Zenit Chiesa Fiorentina | Oreste Cinquini, direttore sportivo dello Zenit San Pietroburgo, ha parlato ai microfoni di RMC Sport. Ecco le sue dichiarazioni: “La Fiorentina mi convince molto. Pioli ha a disposizione una squadra molto forte. Fuori casa manca personalità, per questo fatica a fare risultato. Se i viola vogliono crescere devono iniziare a vincere anche in trasferta”.

Su Chiesa: “Chiesa è un giocatore dalle potenzialità enormi. Ovviamente anche lui deve crescere. Provai a portarlo in Russia ma i viola non ne vollero sapere. Sul piano del carattere deve migliorare perché episodi come quello conto l’Atalanta non ci devono essere. Voluto o non voluto lui deve dare dimostrazione di essere un giocatore molto importante. Se continua a crescere in modo così esponenziale è costretto a lasciare i viola. Ci sono troppe aspettative su di lui, i fiorentini si aspettano che Federico faccia tutto, ma bisogna lasciarlo in pace. In estate non abbiamo avuto contatti con Corvino per acquisti o cessioni”.
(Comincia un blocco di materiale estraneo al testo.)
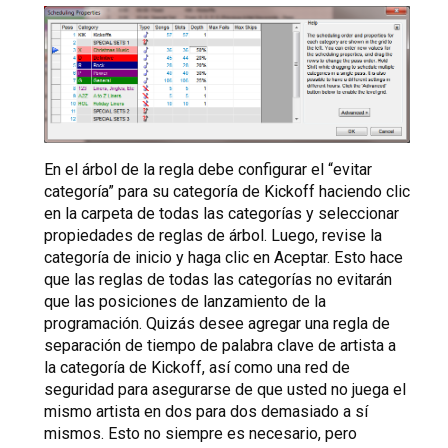
En el árbol de la regla debe configurar el “evitar
categoría” para su categoría de Kickoff haciendo clic
en la carpeta de todas las categorías y seleccionar
propiedades de reglas de árbol. Luego, revise la
categoría de inicio y haga clic en Aceptar. Esto hace
que las reglas de todas las categorías no evitarán
que las posiciones de lanzamiento de la
programación. Quizás desee agregar una regla de
separación de tiempo de palabra clave de artista a
la categoría de Kickoff, así como una red de
seguridad para asegurarse de que usted no juega el
mismo artista en dos para dos demasiado a sí
mismos. Esto no siempre es necesario, pero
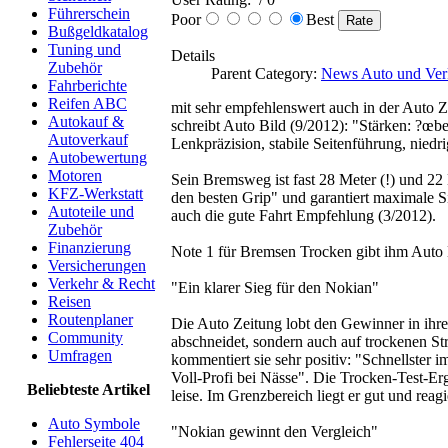
Führerschein
Poor
Best
Bußgeldkatalog
Tuning und
Details
Zubehör
Parent Category:
News Auto und Ver
Fahrberichte
Reifen ABC
mit sehr empfehlenswert auch in der Auto
Autokauf &
schreibt Auto Bild (9/2012): "Stärken: ?œb
Autoverkauf
Lenkpräzision, stabile Seitenführung, niedr
Autobewertung
Motoren
Sein Bremsweg ist fast 28 Meter (!) und 22 
KFZ-Werkstatt
den besten Grip" und garantiert maximale S
Autoteile und
auch die gute Fahrt Empfehlung (3/2012).
Zubehör
Finanzierung
Note 1 für Bremsen Trocken gibt ihm Auto 
Versicherungen
Verkehr & Recht
"Ein klarer Sieg für den Nokian"
Reisen
Routenplaner
Die Auto Zeitung lobt den Gewinner in ihre
Community
abschneidet, sondern auch auf trockenen St
Umfragen
kommentiert sie sehr positiv: "Schnellster i
Voll-Profi bei Nässe". Die Trocken-Test-Er
Beliebteste Artikel
leise. Im Grenzbereich liegt er gut und reag
Auto Symbole
"Nokian gewinnt den Vergleich"
Fehlerseite 404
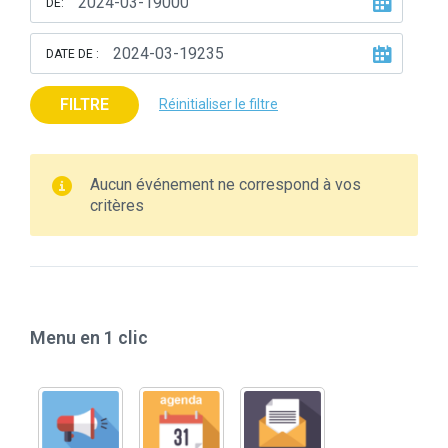
DE:
DATE DE :
FILTRE
Réinitialiser le filtre
Aucun événement ne correspond à vos
critères
Menu en 1 clic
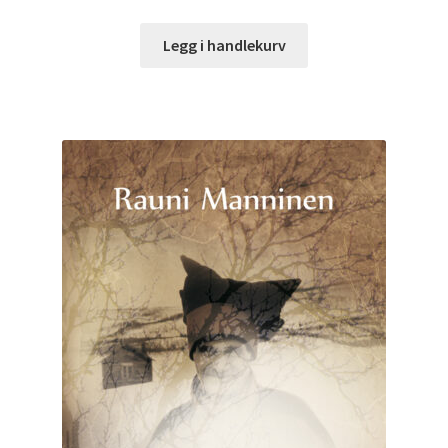
Legg i handlekurv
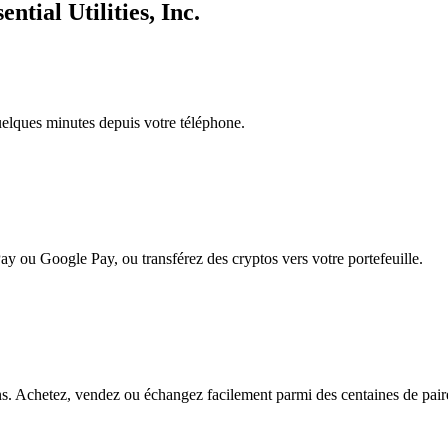
ntial Utilities, Inc.
quelques minutes depuis votre téléphone.
ay ou Google Pay, ou transférez des cryptos vers votre portefeuille.
ons. Achetez, vendez ou échangez facilement parmi des centaines de paires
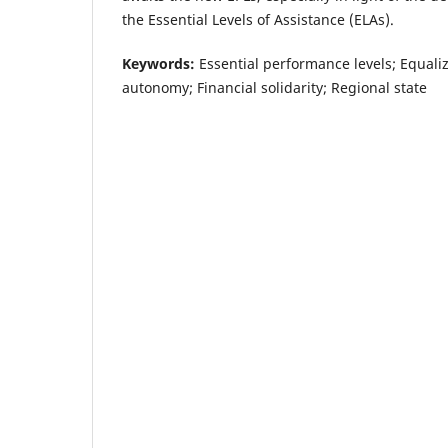
the Essential Levels of Assistance (ELAs).
Keywords:
Essential performance levels; Equaliz
autonomy; Financial solidarity; Regional state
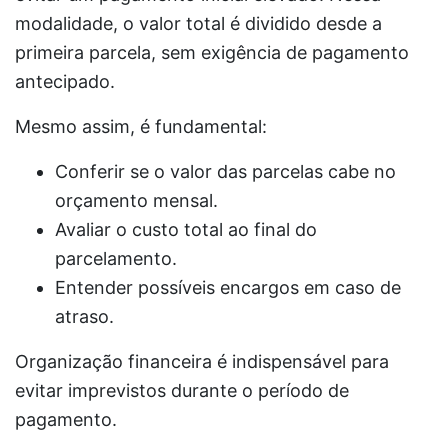
modalidade, o valor total é dividido desde a
primeira parcela, sem exigência de pagamento
antecipado.
Mesmo assim, é fundamental:
Conferir se o valor das parcelas cabe no
orçamento mensal.
Avaliar o custo total ao final do
parcelamento.
Entender possíveis encargos em caso de
atraso.
Organização financeira é indispensável para
evitar imprevistos durante o período de
pagamento.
Fiorentina, tempo ai nuovi

Su Lafont: “Per quanto riguarda Lafont penso che i portieri diventano forti con il passare degli anni, perché piano piano conquistano tranquillità ed esperienza. Se Pantaleo ha fatto un investimento così importante un motivo c’è. Può essere un giocatore importante per il futuro della Fiorentina”.

Su Gerson: “Gerson è un giocatore con qualità molto molto buone, è venuto qua per fare esperienza dobbiamo dargli tempo”.

Su Pjaca: “Un giocatore con delle doti importanti, speriamo che le sue qualità vengano fuori il prima possibile”.

Su Simeone: “Potrà fare cose importanti nella sua carriera. Se caratterialmente è forte come il padre allora farà strada”.